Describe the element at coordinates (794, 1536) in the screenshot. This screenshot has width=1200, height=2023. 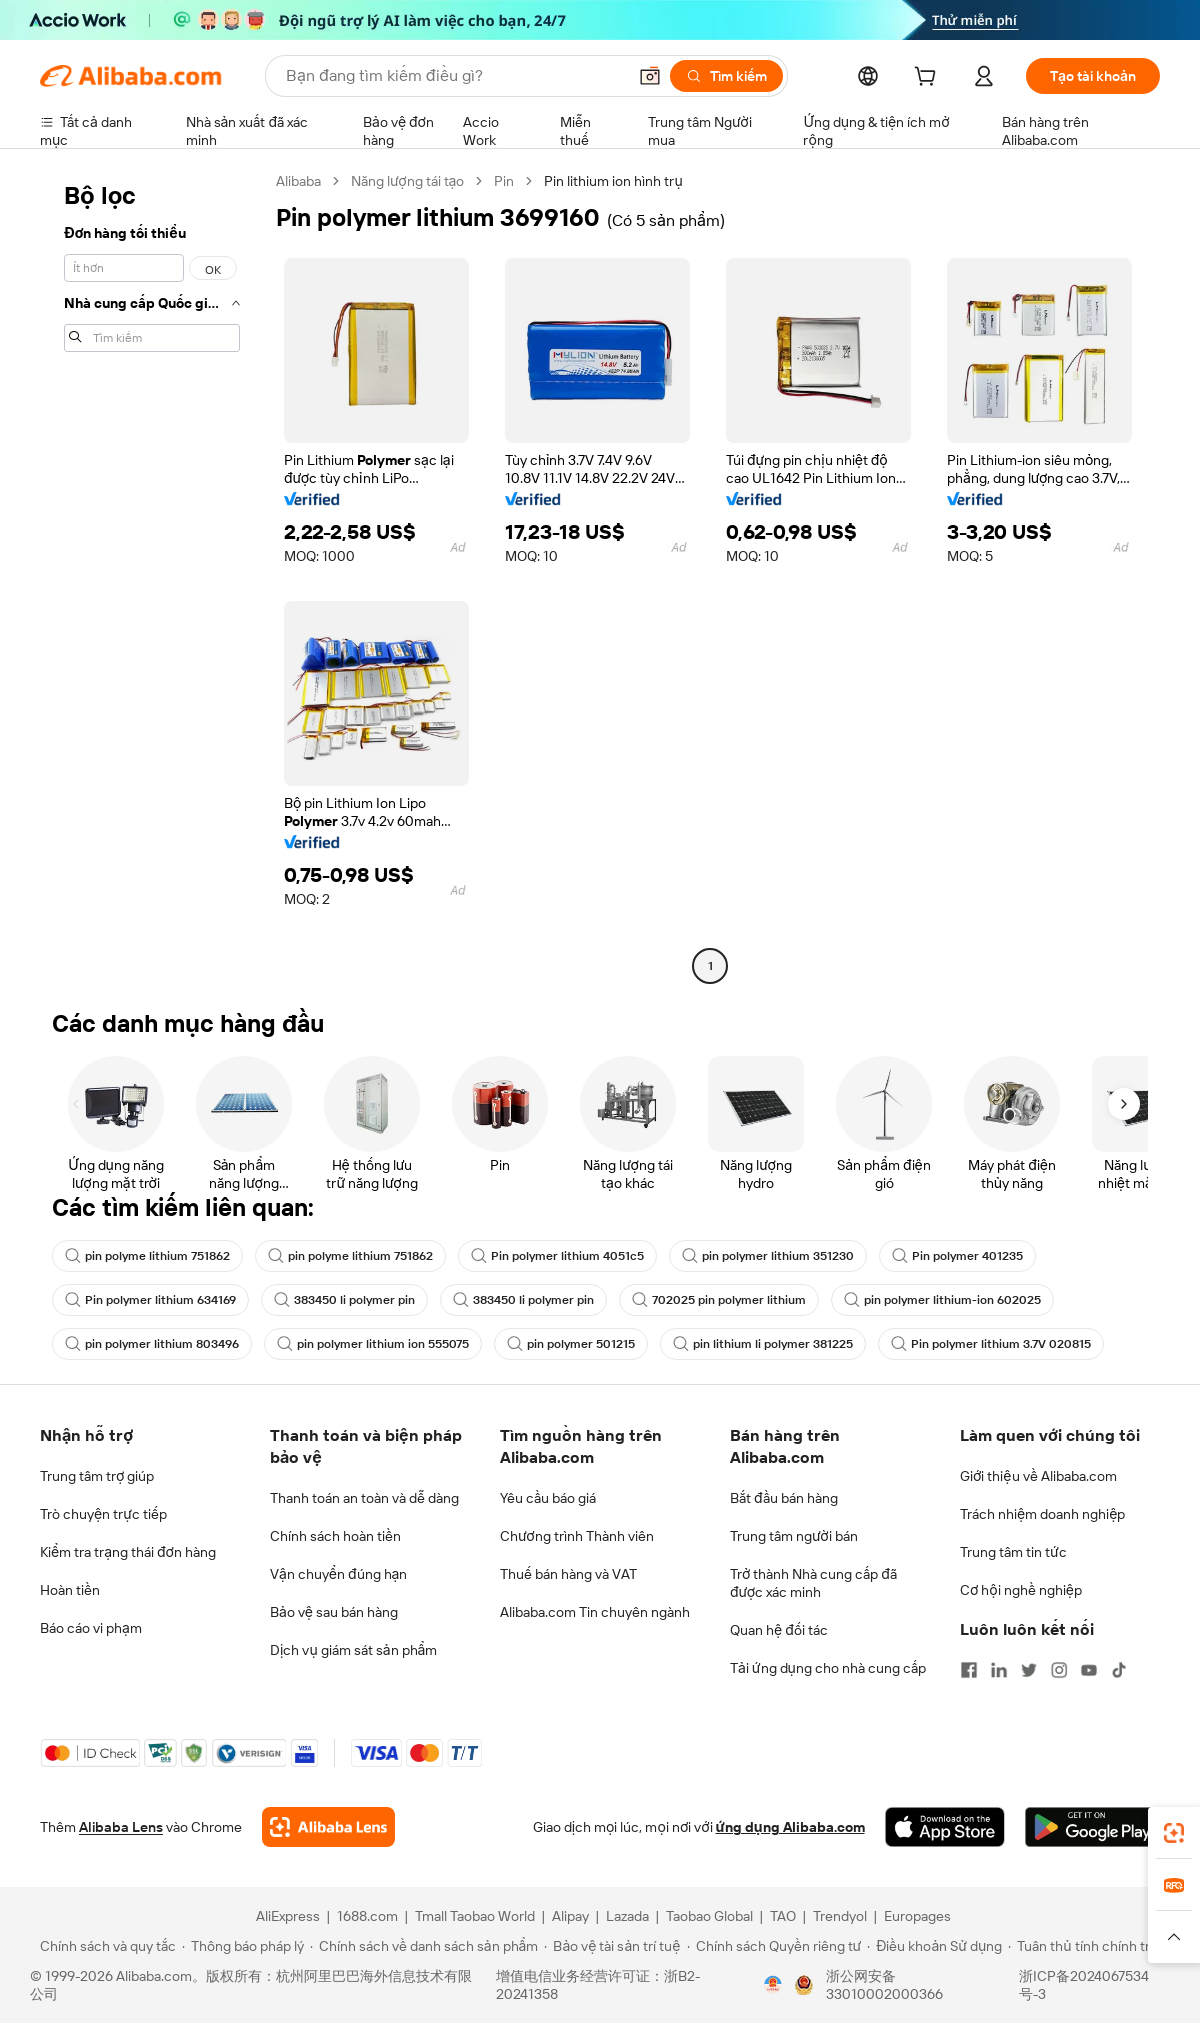
I see `Trung tâm người bán` at that location.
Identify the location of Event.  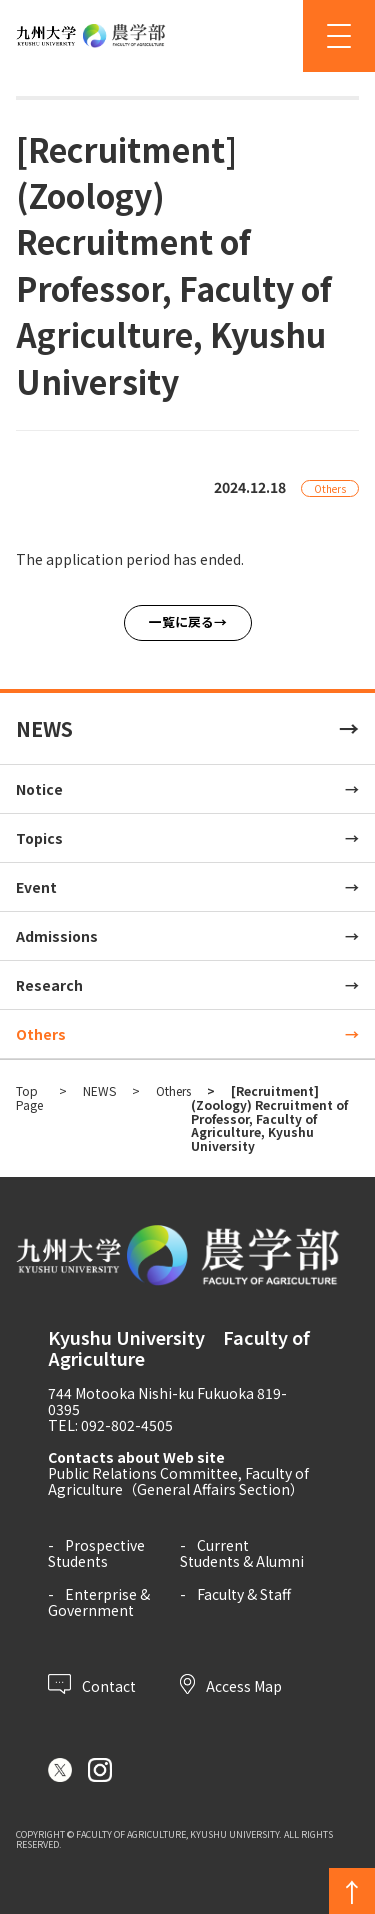
(36, 887).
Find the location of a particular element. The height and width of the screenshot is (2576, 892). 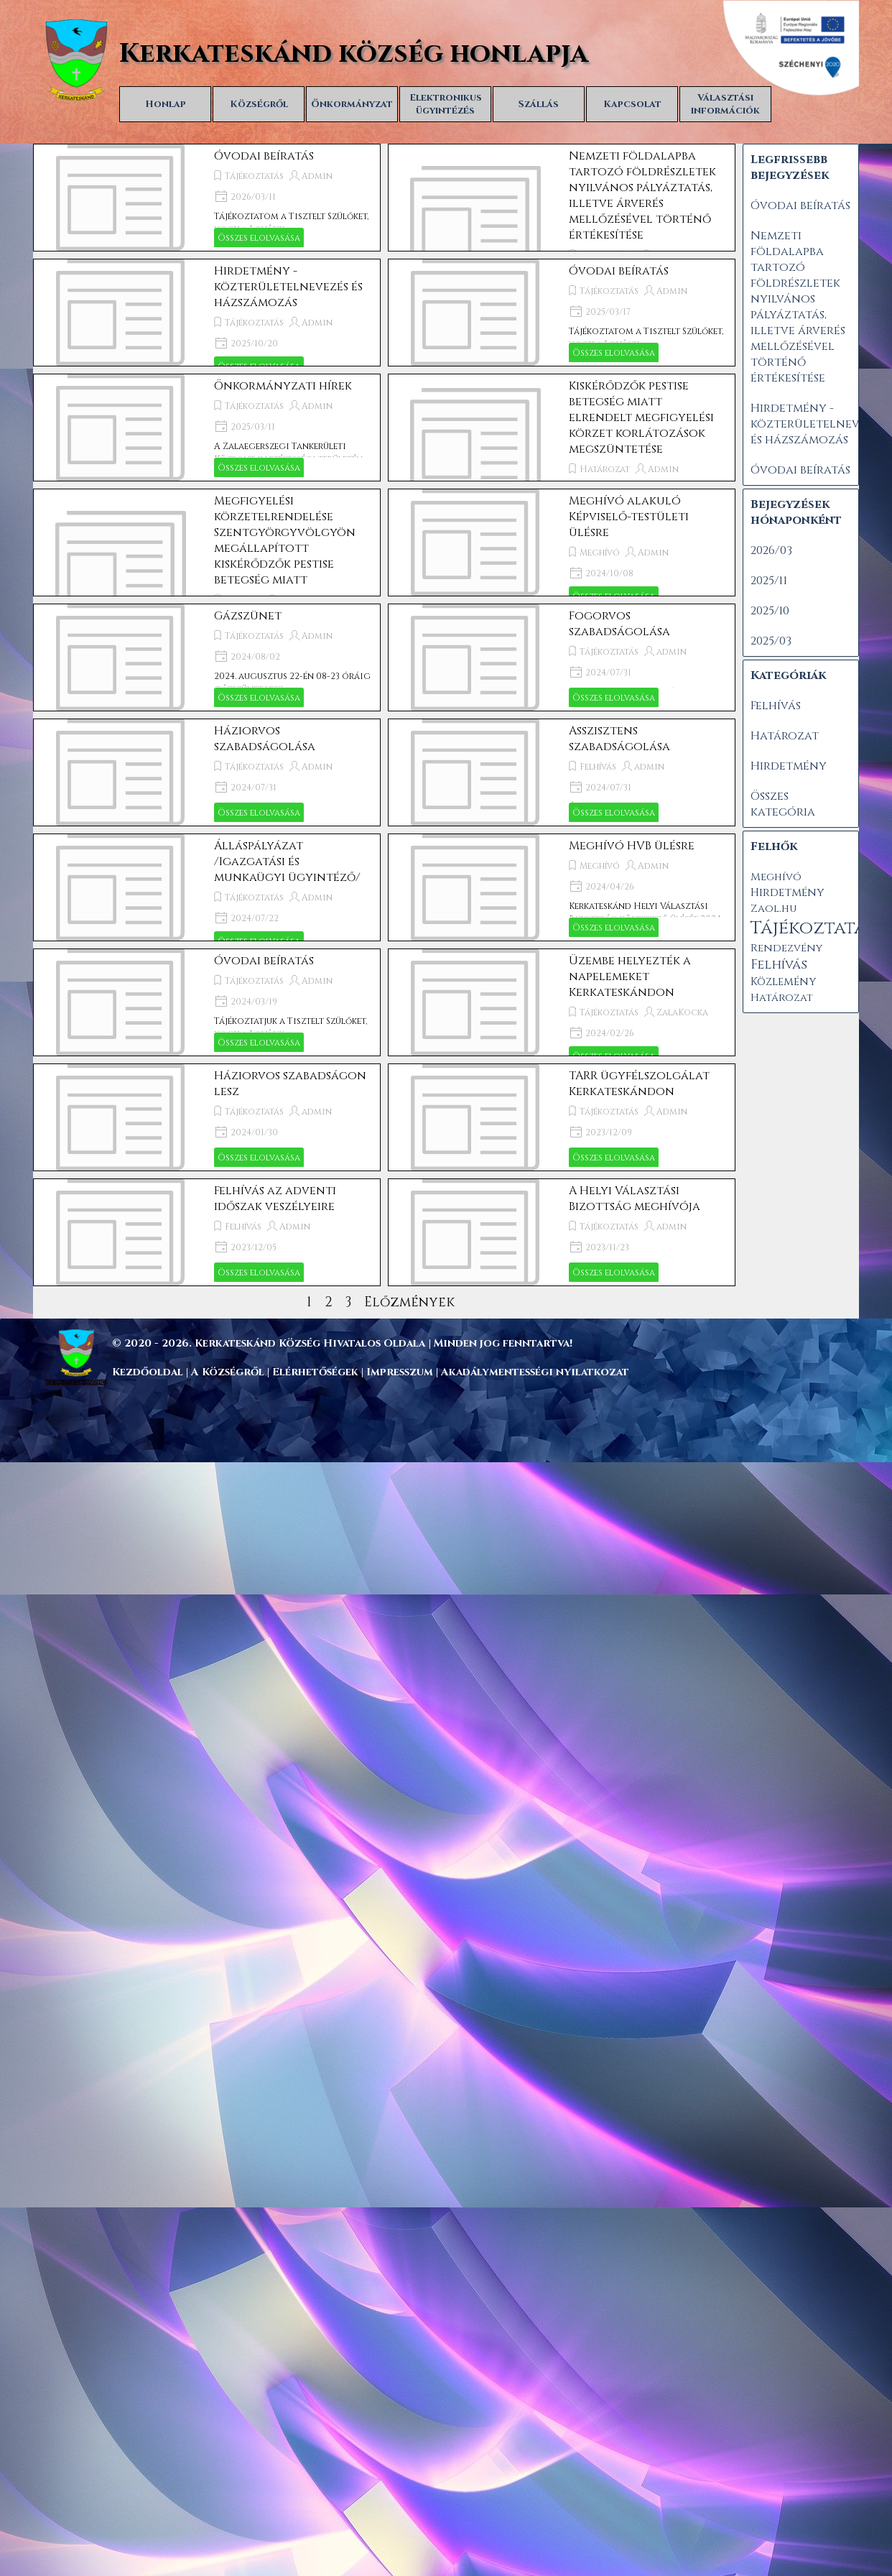

Álláspályázat /Igazgatási és munkaügyi ügyintéző/ is located at coordinates (287, 861).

※

Problem to solve =>
Copy the lines above exactly. Do not include pictures.

Reply =>
Describe the element at coordinates (794, 1536) in the screenshot. This screenshot has width=1200, height=2023. 
I see `Trung tâm người bán` at that location.
Identify the location of Event.  
(36, 887).
Find the location of a particular element. The height and width of the screenshot is (2576, 892). 

Álláspályázat /Igazgatási és munkaügyi ügyintéző/ is located at coordinates (287, 861).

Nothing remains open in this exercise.